I ended up adding some custom PHP to the head tag in the theme's page.tpl.php. Hopefully this will help someone out in the future! The field chosen below is "field_surf_feature_photo". Please note that you can add as many og:image tags as you like.
<?php if (isset($node->field_surf_feature_photo[0])): ?>
<meta property="og:image" content="http://www.surfingnosara.com/<?php print $node->field_surf_feature_photo[0]['filepath'] ?>" />
<?php endif; ?>
Usability Makeovers
The real estate and vacation rental landing pages received a heavy usability makeover. The pages lead in with a views slideshow, and have a Gmap based view (with exposed filters) below. Using the attachment display feature of Views, we attached a table based view to the gmap view. This display also gets modified when the user filters using the exposed filters.
As I mentioned earlier, there were several unforunate architectual decisions made by the original developer when the site was originally migrated. For example, there are separate CCK description fields for hotels and restaurants. This makes it difficult to 1) Combine content types within the same view, and 2) theme via CSS.
The views issue was taken care of by adding all the relevant fields for the content types, and then selecting the option to "Hide if Empty"- which does exactly as it says. this made for some fairly interesting views, and this sometimes has unintended side effects (such as when being used with Views Slideshow). The CSS theming issue was fixed just by writing the additional lines of code when necessary.
Display Suite
Surfing Nosara makes heavy use of the Display Suite module, along with Node Displays and Node Display Contributions. This suite of modules enable the admin user to drag and drop fields into different sections of the template. This makes it easy for the non-technical admin user to re-arrange fields without having to touch *.tpl.php files.
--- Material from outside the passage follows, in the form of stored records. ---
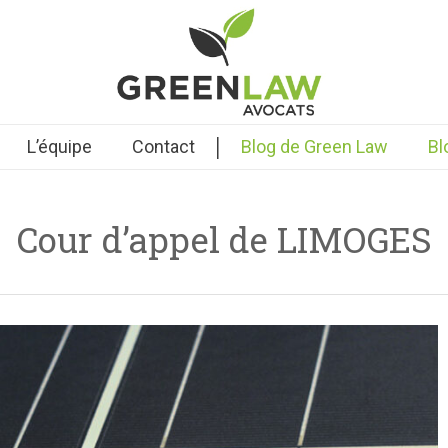
|
L’équipe
Contact
Blog de Green Law
Bl
Cour d’appel de LIMOGES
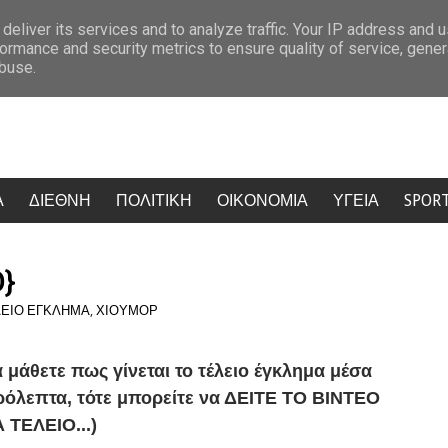
 την πρόκριση
Κρίση στο κόμμα Καρυστιανού: Δύο ακόμη στελέχη 
deliver its services and to analyze traffic. Your IP address and 
ormance and security metrics to ensure quality of service, gene
abuse.
Α
ΔΙΕΘΝΗ
ΠΟΛΙΤΙΚΗ
ΟΙΚΟΝΟΜΙΑ
ΥΓΕΙΑ
SPOR
Ο}
ΕΙΟ ΕΓΚΛΗΜΑ
,
ΧΙΟΥΜΟΡ
 μάθετε πως γίνεται το τέλ
ε
ιο έγκλημα μέσα
ρόλεπτα, τότε μπορείτε να ΔΕΙΤΕ ΤΟ ΒΙΝΤΕΟ
 ΤΕΛΕΙΟ...)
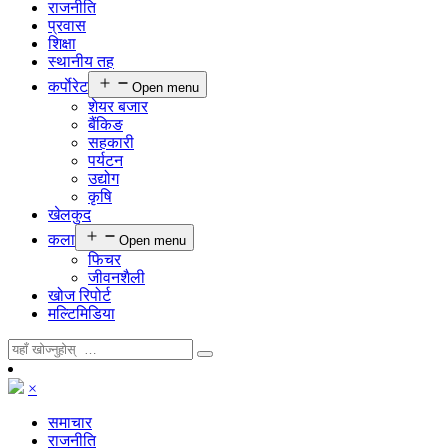
राजनीति
प्रवास
शिक्षा
स्थानीय तह
कर्पाेरेट
Open menu
शेयर बजार
बैंकिङ
सहकारी
पर्यटन
उद्योग
कृषि
खेलकुद
कला
Open menu
फिचर
जीवनशैली
खोज रिपोर्ट
मल्टिमिडिया
×
समाचार
राजनीति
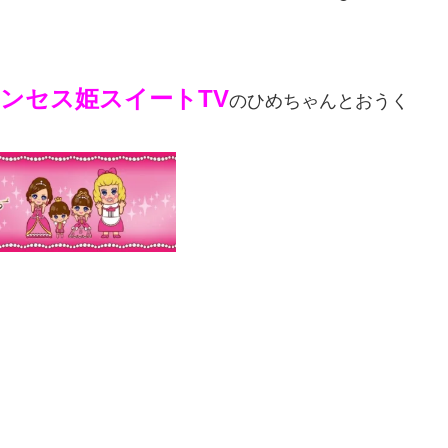
ンセス姫スイートTV
のひめちゃんとおうく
Usability Improvements for Admin Users
The site also moved away from the Admin Menu module in favor of the Admin Module (2.x). The admin module is easier to customize for the end users. I ended up creating a special menu tree with frequently used admin pages (such as nodequeues) that saves a lot of time.

Block Theme
We also made use of the Block Theme module, which enables the themer to define custom 'styles' which the content editor can select from a select list in the block editor.

To Do
There's always more to do including user profiles (will be handled with display suite) and possible integration with mega drop down menus.